My daughter, my mother, my dog, and I walk together along the moss-rich gravel road. My son and his friend trail us, deep in conversation. Suddenly that blood-chilling cry echoes out, a sound every mother knows. A scream of pain tore from the depths. I turn and my son is running towards me at speed. “Mama, Mama I’m hurt! I fell! I tripped! My hand is hurt!” Nels is eight now, but his cries have the same element of rawness I recognize from my first days of knowing him.
I don’t run to him or even move; I wait and collect myself. It never doesn’t hurt, witnessing the pain of one’s child. I wait in this cold sunshine, next to my own mother, and my son runs for me. I hold Nels close when he arrives into my arms. I inspect his hand; it is raw and bruised, and looks as if it has encountered a nasty sharp rock. I brush off his hand carefully, and I tell him that his hand saved his face from being cut. I wipe his tears and kiss him.

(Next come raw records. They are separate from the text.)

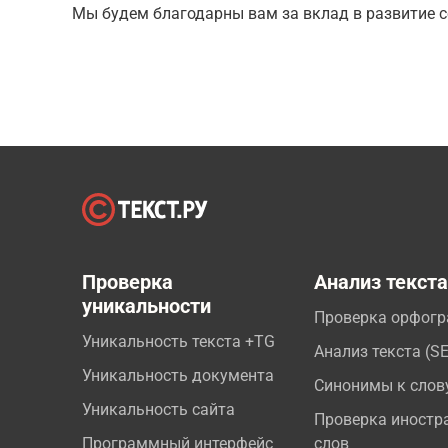
Мы будем благодарны вам за вклад в развитие с
Проверка
Анализ текст
уникальности
Проверка орфог
Уникальность текста +TG
Анализ текста (S
Уникальность документа
Синонимы к слов
Уникальность сайта
Проверка иностр
Программный интерфейс
слов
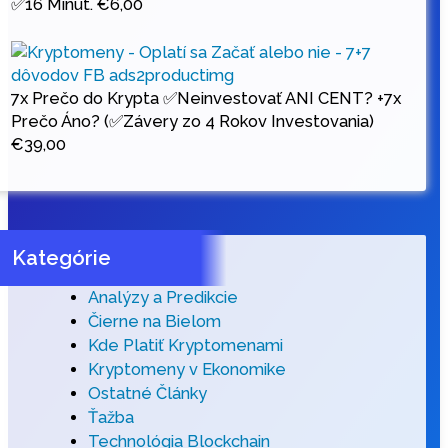
✅16 Minút.
€
6,00
7x Prečo do Krypta ✅Neinvestovať ANI CENT? +7x
Prečo Áno? (✅Závery zo 4 Rokov Investovania)
€
39,00
Kategórie
Analýzy a Predikcie
Čierne na Bielom
Kde Platiť Kryptomenami
Kryptomeny v Ekonomike
Ostatné Články
Ťažba
Technológia Blockchain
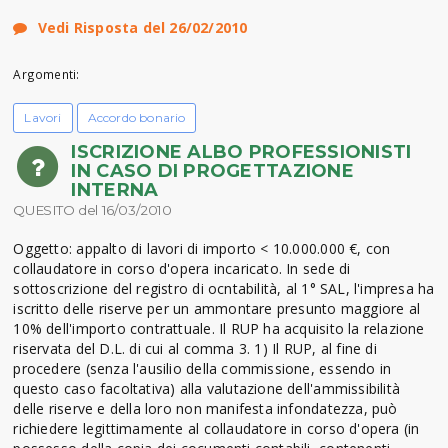
Vedi Risposta del 26/02/2010
Argomenti:
Lavori
Accordo bonario
ISCRIZIONE ALBO PROFESSIONISTI
IN CASO DI PROGETTAZIONE
INTERNA
QUESITO del 16/03/2010
Oggetto: appalto di lavori di importo < 10.000.000 €, con
collaudatore in corso d'opera incaricato. In sede di
sottoscrizione del registro di ocntabilità, al 1° SAL, l'impresa ha
iscritto delle riserve per un ammontare presunto maggiore al
10% dell'importo contrattuale. Il RUP ha acquisito la relazione
riservata del D.L. di cui al comma 3. 1) Il RUP, al fine di
procedere (senza l'ausilio della commissione, essendo in
questo caso facoltativa) alla valutazione dell'ammissibilità
delle riserve e della loro non manifesta infondatezza, può
richiedere legittimamente al collaudatore in corso d'opera (in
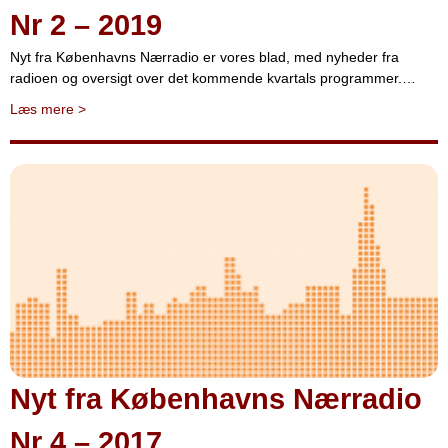
Nr 2 – 2019
Nyt fra Københavns Nærradio er vores blad, med nyheder fra
radioen og oversigt over det kommende kvartals programmer.…
Læs mere
>
Nyt fra Københavns Nærradio
Nr 4 – 2017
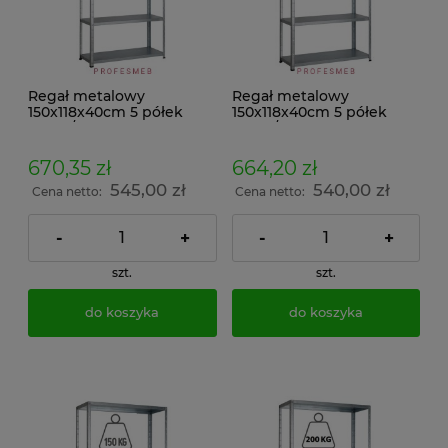
Regał metalowy
Regał metalowy
150x118x40cm 5 półek
150x118x40cm 5 półek
100kg/p malowany
150kg/p malowany
skręcany śrubowo na
skręcany śrubowo na
dokumenty w archiwum i
dokumenty w archiwum i
670,35 zł
664,20 zł
do magazynu
do magazynu
545,00 zł
540,00 zł
Cena netto:
Cena netto:
-
+
-
+
szt.
szt.
do koszyka
do koszyka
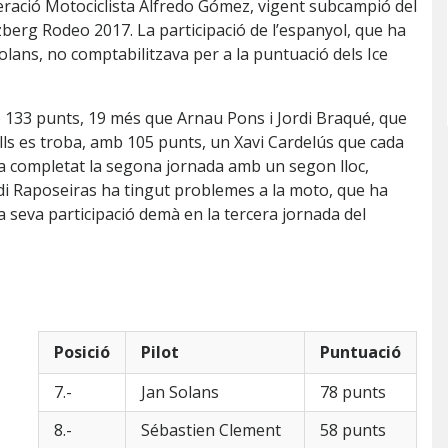
ederació Motociclista Alfredo Gómez, vigent subcampió del
erg Rodeo 2017. La participació de l’espanyol, que ha
lans, no comptabilitzava per a la puntuació dels Ice
 133 punts, 19 més que Arnau Pons i Jordi Braqué, que
lls es troba, amb 105 punts, un Xavi Cardelús que cada
a completat la segona jornada amb un segon lloc,
rdi Raposeiras ha tingut problemes a la moto, que ha
la seva participació demà en la tercera jornada del
Posició
Pilot
Puntuació
7.-
Jan Solans
78 punts
8.-
Sébastien Clement
58 punts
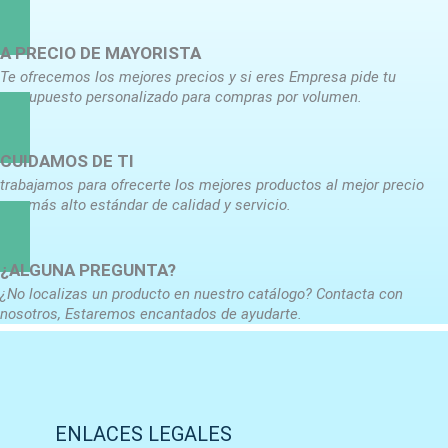
A PRECIO DE MAYORISTA
Te ofrecemos los mejores precios y si eres Empresa pide tu
presupuesto personalizado para compras por volumen.
CUIDAMOS DE TI
trabajamos para ofrecerte los mejores productos al mejor precio
con más alto estándar de calidad y servicio.
¿ALGUNA PREGUNTA?
¿No localizas un producto en nuestro catálogo? Contacta con
nosotros, Estaremos encantados de ayudarte.
ENLACES LEGALES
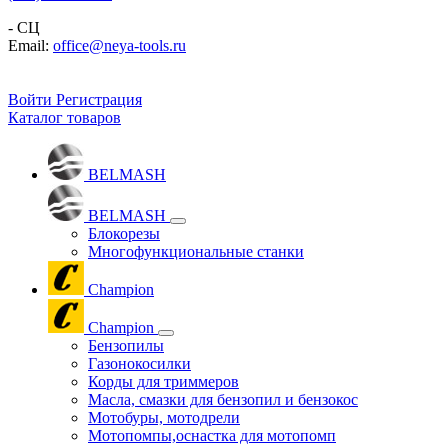
- СЦ
Email:
office@neya-tools.ru
Войти
Регистрация
Каталог товаров
BELMASH
BELMASH
Блокорезы
Многофункциональные станки
Champion
Champion
Бензопилы
Газонокосилки
Корды для триммеров
Масла, смазки для бензопил и бензокос
Мотобуры, мотодрели
Мотопомпы,оснастка для мотопомп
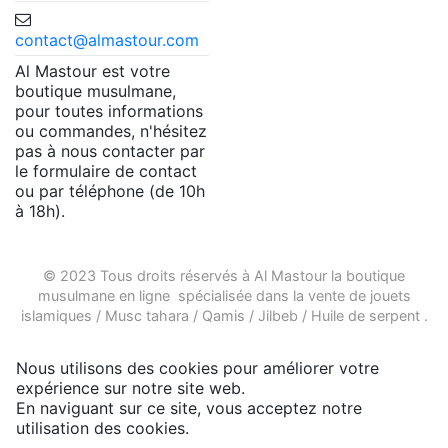
contact@almastour.com
Al Mastour est votre
boutique musulmane,
pour toutes informations
ou commandes, n'hésitez
pas à nous contacter par
le formulaire de contact
ou par téléphone (de 10h
à 18h).
© 2023 Tous droits réservés à Al Mastour la
boutique
musulmane en ligne
spécialisée dans la vente de
jouets
islamiques
/
Musc tahara
/
Qamis
/
Jilbeb
/
Huile de serpent
.
Nous utilisons des cookies pour améliorer votre
expérience sur notre site web.
En naviguant sur ce site, vous acceptez notre
utilisation des cookies.
Plus d'infos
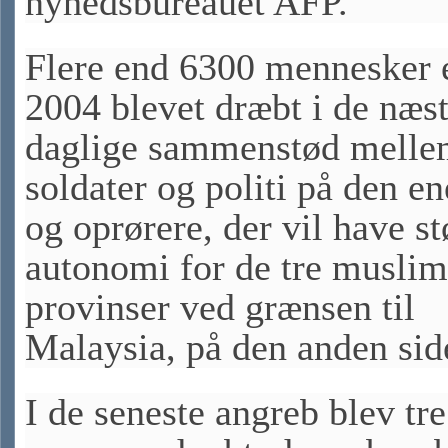
nyhedsbureauet AFP.
Flere end 6300 mennesker 
2004 blevet dræbt i de næs
daglige sammenstød mell
soldater og politi på den en
og oprørere, der vil have st
autonomi for de tre musli
provinser ved grænsen til
Malaysia, på den anden sid
I de seneste angreb blev tre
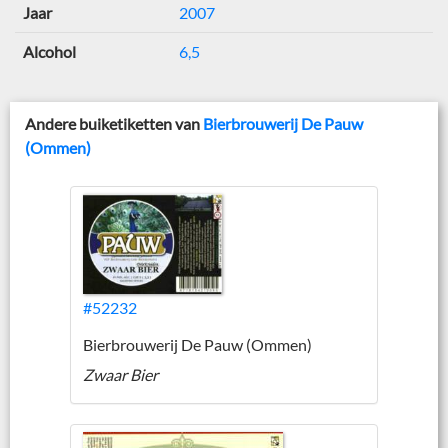
Jaar
2007
Alcohol
6,5
Andere buiketiketten van
Bierbrouwerij De Pauw
(Ommen)
#52232
Bierbrouwerij De Pauw (Ommen)
Zwaar Bier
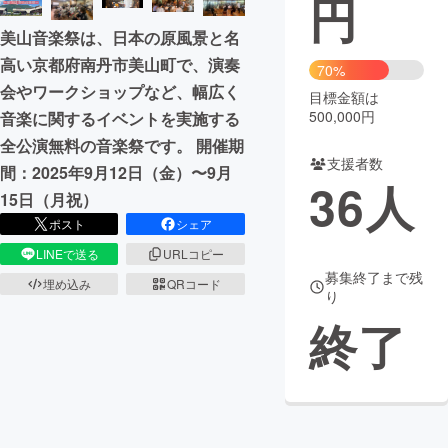
円
美山音楽祭は、日本の原風景と名
まちづくり・地域活性化
高い京都府南丹市美山町で、演奏
70%
会やワークショップなど、幅広く
目標金額は
CAMPFIRE for Social Good
CAMPFIRE Creation
500,000円
音楽に関するイベントを実施する
CAMPFIREふるさと納税
machi-ya
コミュニティ
全公演無料の音楽祭です。 開催期
支援者数
間：2025年9月12日（金）〜9月
36
人
15日（月祝）
ポスト
シェア
LINEで送る
URLコピー
募集終了まで残
埋め込み
QRコード
り
終了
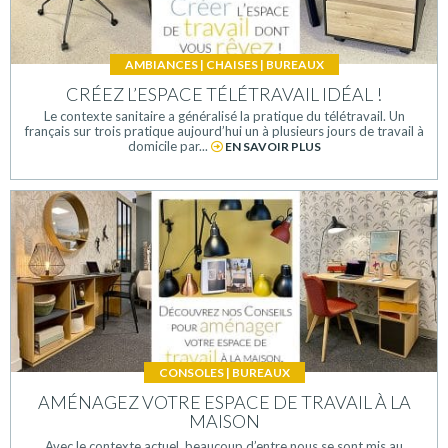
AMBIANCES
|
CHAISES
|
BUREAUX
CRÉEZ L’ESPACE TÉLÉTRAVAIL IDÉAL !
Le contexte sanitaire a généralisé la pratique du télétravail. Un
français sur trois pratique aujourd’hui un à plusieurs jours de travail à
domicile par...
EN SAVOIR PLUS
CONSOLES
|
BUREAUX
AMÉNAGEZ VOTRE ESPACE DE TRAVAIL À LA
MAISON
Avec le contexte actuel, beaucoup d’entre nous se sont mis au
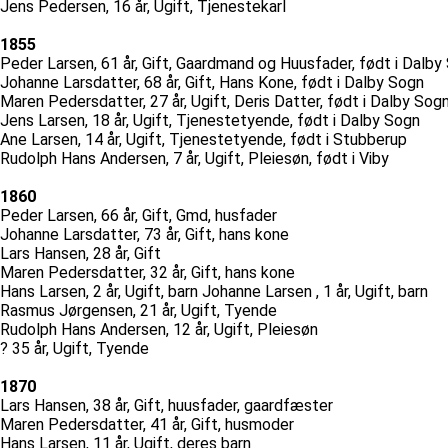
Jens Pedersen, 16 år, Ugift, Tjenestekarl
1855
Peder Larsen, 61 år, Gift, Gaardmand og Huusfader, født i Dalby
Johanne Larsdatter, 68 år, Gift, Hans Kone, født i Dalby Sogn
Maren Pedersdatter, 27 år, Ugift, Deris Datter, født i Dalby Sog
Jens Larsen, 18 år, Ugift, Tjenestetyende, født i Dalby Sogn
Ane Larsen, 14 år, Ugift, Tjenestetyende, født i Stubberup
Rudolph Hans Andersen, 7 år, Ugift, Pleiesøn, født i Viby
1860
Peder Larsen, 66 år, Gift, Gmd, husfader
Johanne Larsdatter, 73 år, Gift, hans kone
Lars Hansen, 28 år, Gift
Maren Pedersdatter, 32 år, Gift, hans kone
Hans Larsen, 2 år, Ugift, barn Johanne Larsen , 1 år, Ugift, barn
Rasmus Jørgensen, 21 år, Ugift, Tyende
Rudolph Hans Andersen, 12 år, Ugift, Pleiesøn
? 35 år, Ugift, Tyende
1870
Lars Hansen, 38 år, Gift, huusfader, gaardfæster
Maren Pedersdatter, 41 år, Gift, husmoder
Hans Larsen, 11 år, Ugift, deres barn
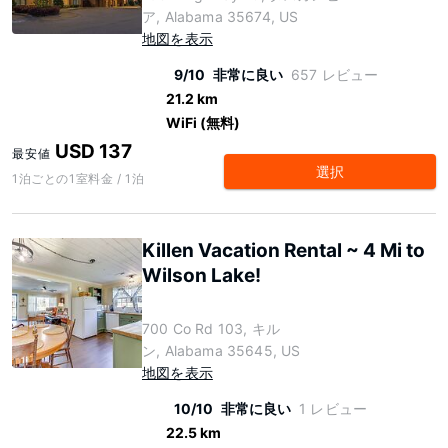
ア, Alabama 35674, US
地図を表示
9/10
非常に良い
657 レビュー
21.2 km
WiFi (無料)
USD 137
最安値
選択
1泊ごとの1室料金 / 1泊
Killen Vacation Rental ~ 4 Mi to
Wilson Lake!
700 Co Rd 103, キル
ン, Alabama 35645, US
地図を表示
10/10
非常に良い
1 レビュー
22.5 km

Instantly, he has stopped crying. Only a moment before he was wailing aloud. Now he’s thinking about his hand and his scuffed knee and how they protected him. He calms and his hazel eyes are deep in the storm of thought. He is now calm because he ran to me in distress, trusting I would save him, and I saved him.
This sort of thing happens everywhere, everyday, in a myriad of ways, with children and their mothers all over the world. Why do we not acknowledge what a miracle it is, and how deeply we needed, or still need, this mother?